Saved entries
--------------------------------

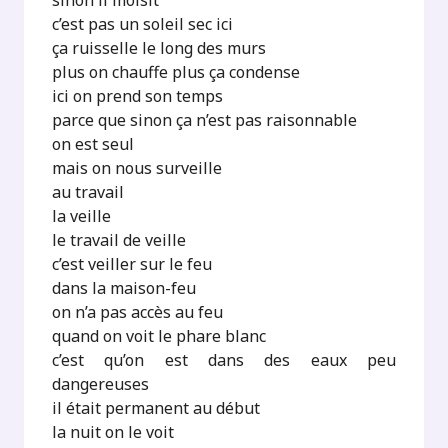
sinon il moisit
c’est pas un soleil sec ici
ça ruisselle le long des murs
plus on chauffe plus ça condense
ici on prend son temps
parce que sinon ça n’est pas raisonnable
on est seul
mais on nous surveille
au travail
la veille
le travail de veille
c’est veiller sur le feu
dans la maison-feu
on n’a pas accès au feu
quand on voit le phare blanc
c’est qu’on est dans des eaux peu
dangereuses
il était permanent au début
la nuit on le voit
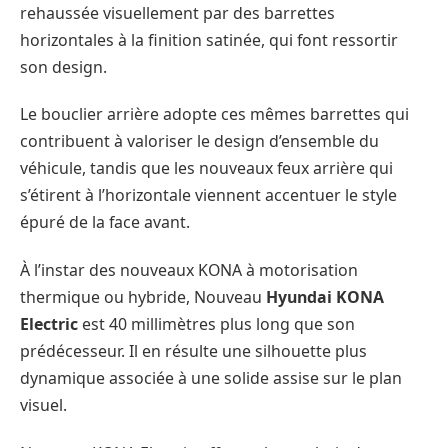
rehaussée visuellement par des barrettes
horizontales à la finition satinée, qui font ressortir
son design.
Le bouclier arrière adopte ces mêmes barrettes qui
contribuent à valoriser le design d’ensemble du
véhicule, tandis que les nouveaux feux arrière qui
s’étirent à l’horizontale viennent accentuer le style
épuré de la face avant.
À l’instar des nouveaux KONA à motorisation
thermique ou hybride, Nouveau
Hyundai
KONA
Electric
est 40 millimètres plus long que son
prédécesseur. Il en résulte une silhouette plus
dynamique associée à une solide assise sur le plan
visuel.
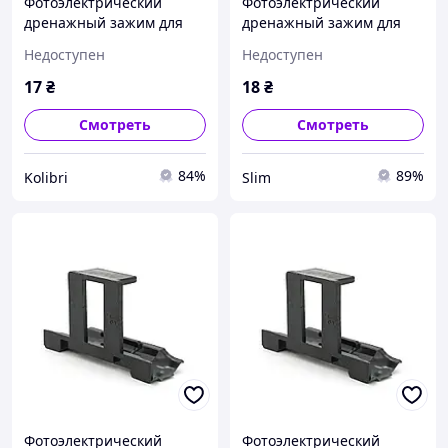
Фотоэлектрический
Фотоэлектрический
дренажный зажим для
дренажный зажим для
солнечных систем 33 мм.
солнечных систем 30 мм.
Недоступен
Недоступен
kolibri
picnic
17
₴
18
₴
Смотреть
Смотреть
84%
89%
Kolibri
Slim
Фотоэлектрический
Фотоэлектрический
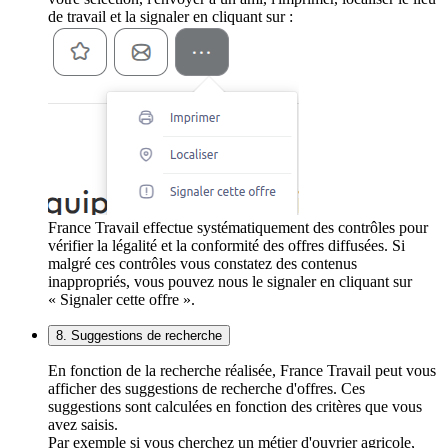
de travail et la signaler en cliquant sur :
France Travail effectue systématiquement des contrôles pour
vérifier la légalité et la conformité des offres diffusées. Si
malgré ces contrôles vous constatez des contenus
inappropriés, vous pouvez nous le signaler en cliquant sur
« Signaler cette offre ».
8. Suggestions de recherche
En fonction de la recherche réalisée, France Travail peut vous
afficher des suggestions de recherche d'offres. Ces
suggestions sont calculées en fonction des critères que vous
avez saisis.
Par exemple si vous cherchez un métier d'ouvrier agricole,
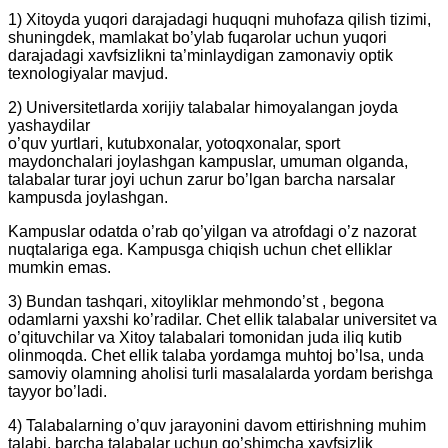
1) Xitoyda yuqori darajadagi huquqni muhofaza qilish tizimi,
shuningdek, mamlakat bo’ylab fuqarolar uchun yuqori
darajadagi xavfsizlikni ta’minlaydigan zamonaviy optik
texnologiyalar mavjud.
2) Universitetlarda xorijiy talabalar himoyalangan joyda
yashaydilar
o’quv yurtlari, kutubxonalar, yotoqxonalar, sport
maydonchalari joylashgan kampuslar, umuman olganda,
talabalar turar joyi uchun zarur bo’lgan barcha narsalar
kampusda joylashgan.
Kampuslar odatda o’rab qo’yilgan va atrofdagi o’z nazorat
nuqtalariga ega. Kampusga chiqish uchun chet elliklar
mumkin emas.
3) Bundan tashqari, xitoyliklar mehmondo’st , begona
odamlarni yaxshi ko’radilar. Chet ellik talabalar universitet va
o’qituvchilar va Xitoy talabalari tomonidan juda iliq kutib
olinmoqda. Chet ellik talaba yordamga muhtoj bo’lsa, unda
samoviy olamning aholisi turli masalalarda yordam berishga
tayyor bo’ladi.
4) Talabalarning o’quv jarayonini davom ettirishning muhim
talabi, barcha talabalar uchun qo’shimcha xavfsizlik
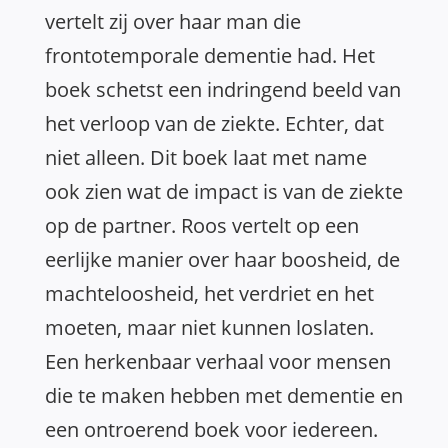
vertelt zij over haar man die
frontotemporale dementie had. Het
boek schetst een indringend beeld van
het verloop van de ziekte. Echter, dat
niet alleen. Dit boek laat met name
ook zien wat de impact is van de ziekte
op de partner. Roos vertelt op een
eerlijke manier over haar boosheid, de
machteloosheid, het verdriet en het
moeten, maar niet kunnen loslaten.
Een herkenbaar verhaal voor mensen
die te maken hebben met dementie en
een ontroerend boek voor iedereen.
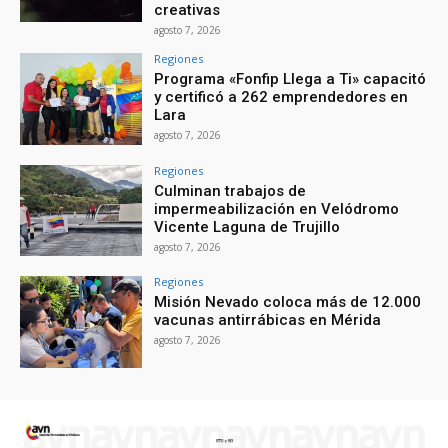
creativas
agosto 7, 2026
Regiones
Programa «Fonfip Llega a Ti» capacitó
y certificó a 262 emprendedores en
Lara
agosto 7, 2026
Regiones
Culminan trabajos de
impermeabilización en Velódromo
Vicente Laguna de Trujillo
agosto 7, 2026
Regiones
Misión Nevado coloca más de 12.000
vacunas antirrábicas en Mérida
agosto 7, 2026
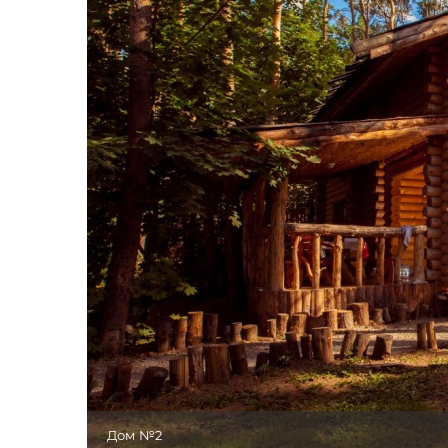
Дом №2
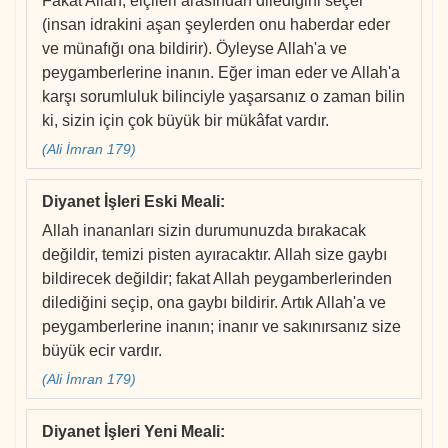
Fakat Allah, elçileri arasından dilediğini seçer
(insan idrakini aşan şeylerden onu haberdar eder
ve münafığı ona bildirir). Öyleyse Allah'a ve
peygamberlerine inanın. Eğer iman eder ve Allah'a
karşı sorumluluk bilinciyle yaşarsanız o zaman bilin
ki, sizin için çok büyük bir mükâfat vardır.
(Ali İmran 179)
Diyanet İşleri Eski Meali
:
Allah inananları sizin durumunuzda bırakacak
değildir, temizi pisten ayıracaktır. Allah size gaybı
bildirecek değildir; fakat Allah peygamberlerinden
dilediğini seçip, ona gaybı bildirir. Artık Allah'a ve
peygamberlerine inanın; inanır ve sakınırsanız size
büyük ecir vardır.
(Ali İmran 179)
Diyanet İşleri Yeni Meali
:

--------------------------------

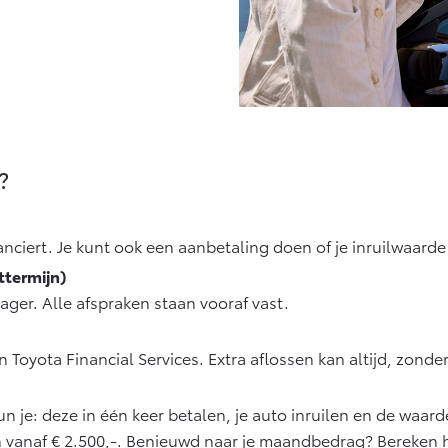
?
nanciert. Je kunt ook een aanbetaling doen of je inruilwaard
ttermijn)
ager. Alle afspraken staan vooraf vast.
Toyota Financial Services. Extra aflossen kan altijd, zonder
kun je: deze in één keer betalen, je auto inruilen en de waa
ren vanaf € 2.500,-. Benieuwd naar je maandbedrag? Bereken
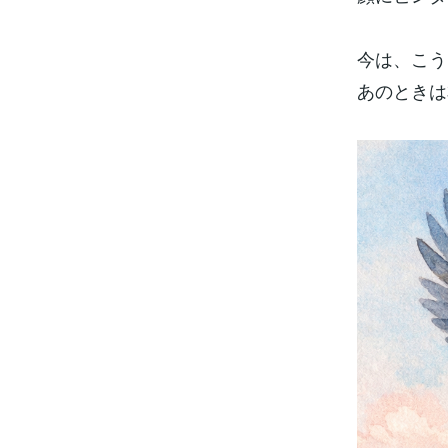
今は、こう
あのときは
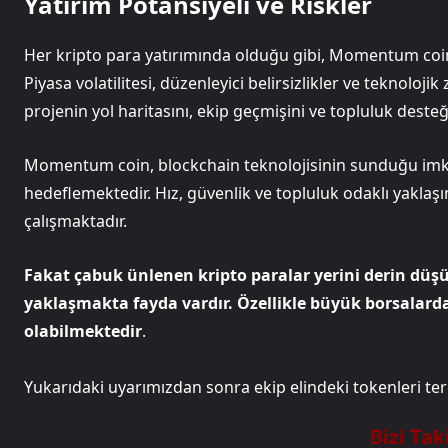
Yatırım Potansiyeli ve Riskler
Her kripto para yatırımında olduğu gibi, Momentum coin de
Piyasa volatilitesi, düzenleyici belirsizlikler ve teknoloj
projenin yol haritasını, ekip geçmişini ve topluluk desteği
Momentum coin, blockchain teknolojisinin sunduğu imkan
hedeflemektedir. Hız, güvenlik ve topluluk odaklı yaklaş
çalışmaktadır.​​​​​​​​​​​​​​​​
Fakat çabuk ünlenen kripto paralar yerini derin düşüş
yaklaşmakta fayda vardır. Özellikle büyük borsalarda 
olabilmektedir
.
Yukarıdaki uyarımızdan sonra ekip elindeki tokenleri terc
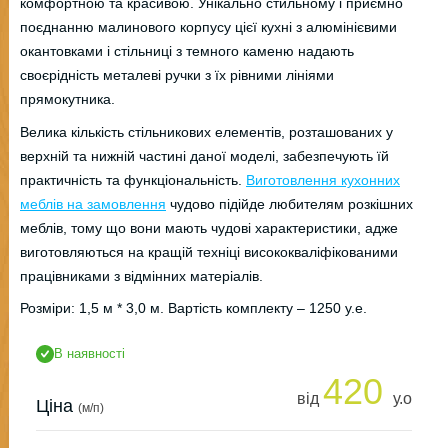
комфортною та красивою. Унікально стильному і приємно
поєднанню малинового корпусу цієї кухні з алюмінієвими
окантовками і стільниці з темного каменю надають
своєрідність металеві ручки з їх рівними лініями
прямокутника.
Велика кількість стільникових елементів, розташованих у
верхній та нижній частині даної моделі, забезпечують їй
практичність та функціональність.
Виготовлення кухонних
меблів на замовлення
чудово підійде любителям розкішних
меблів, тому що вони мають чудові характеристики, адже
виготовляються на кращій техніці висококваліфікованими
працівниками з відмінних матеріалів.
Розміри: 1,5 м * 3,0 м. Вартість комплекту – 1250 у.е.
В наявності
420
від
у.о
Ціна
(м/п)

--------------------------------

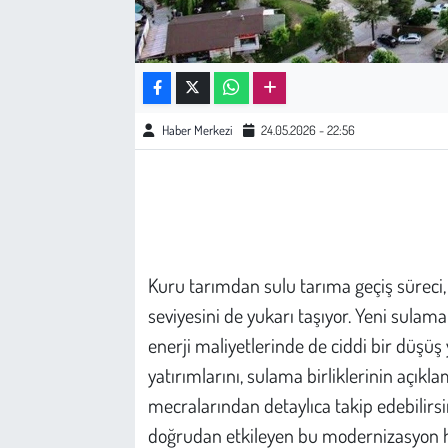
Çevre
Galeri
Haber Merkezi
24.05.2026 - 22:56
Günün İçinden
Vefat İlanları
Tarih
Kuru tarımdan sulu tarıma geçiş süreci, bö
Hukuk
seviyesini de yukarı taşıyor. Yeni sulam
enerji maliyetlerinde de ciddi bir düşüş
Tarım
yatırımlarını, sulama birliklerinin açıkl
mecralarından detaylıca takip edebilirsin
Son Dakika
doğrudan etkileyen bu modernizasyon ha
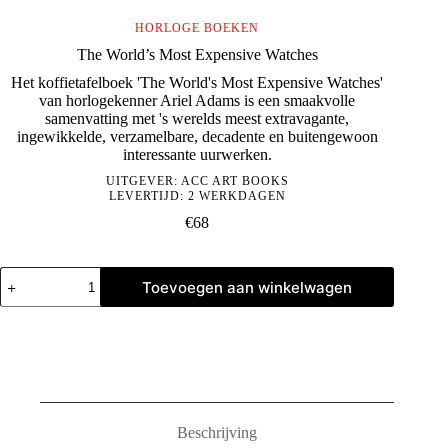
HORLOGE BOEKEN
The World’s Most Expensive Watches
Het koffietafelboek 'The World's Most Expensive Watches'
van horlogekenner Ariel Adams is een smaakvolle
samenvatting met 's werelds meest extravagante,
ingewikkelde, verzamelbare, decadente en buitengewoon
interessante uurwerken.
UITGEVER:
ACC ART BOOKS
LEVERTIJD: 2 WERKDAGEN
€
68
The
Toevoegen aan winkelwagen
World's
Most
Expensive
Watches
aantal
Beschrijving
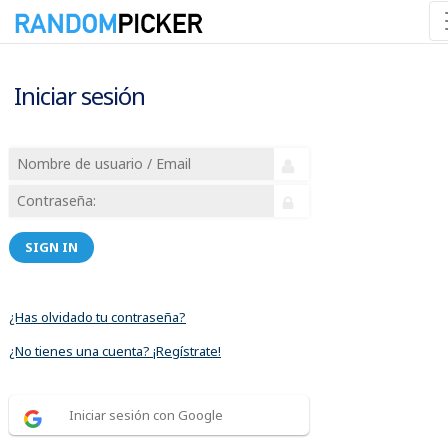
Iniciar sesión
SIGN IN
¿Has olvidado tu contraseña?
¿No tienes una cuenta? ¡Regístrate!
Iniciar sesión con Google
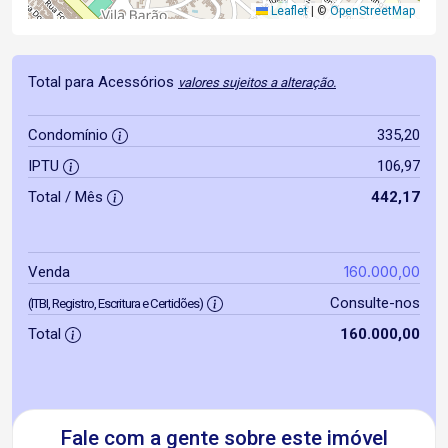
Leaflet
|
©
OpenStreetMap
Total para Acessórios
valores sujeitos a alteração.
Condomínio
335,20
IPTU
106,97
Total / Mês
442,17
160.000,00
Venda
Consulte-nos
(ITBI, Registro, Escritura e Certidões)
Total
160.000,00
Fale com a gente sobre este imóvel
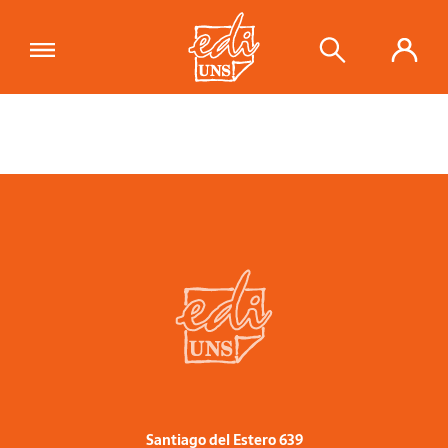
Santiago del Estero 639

--------------------------------

Within the data, how many lines hold the word "düşüş"? State only that number.

WRITTEN ANSWER. 2